__Materials provided__
*** Block opens ***

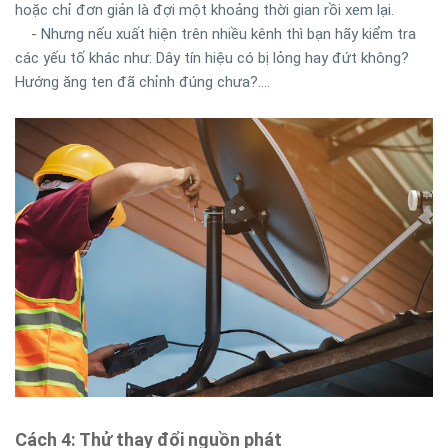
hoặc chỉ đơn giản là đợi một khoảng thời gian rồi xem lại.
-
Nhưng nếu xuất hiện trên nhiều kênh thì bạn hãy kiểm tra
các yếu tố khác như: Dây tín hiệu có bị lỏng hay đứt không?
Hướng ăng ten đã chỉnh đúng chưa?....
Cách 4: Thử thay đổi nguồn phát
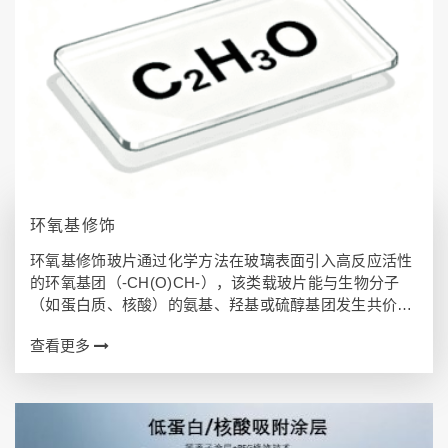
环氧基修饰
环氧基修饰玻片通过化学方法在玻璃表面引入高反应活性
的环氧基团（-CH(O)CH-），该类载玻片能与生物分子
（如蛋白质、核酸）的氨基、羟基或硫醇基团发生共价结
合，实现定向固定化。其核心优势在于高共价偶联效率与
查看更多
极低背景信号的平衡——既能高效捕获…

*** Block closes ***
*** Block opens ***

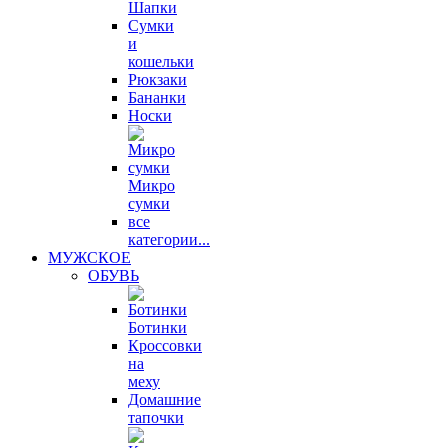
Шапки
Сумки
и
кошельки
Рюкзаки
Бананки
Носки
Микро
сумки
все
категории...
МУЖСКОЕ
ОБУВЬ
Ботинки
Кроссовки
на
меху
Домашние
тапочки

*** Block closes ***

__Prompt__
When you reach the line with "hoặc chỉ đơn" in the records above, begin repeating the lines exactly, and stop after the line with "极低背景信号的平衡——既能高效捕获…". Skip all pictures.

__Reply to the exercise__
hoặc chỉ đơn giản là đợi một khoảng thời gian rồi xem lại.
-
Nhưng nếu xuất hiện trên nhiều kênh thì bạn hãy kiểm tra
các yếu tố khác như: Dây tín hiệu có bị lỏng hay đứt không?
Hướng ăng ten đã chỉnh đúng chưa?....
Cách 4: Thử thay đổi nguồn phát
环氧基修饰
环氧基修饰玻片通过化学方法在玻璃表面引入高反应活性
的环氧基团（-CH(O)CH-），该类载玻片能与生物分子
（如蛋白质、核酸）的氨基、羟基或硫醇基团发生共价结
合，实现定向固定化。其核心优势在于高共价偶联效率与
查看更多
极低背景信号的平衡——既能高效捕获…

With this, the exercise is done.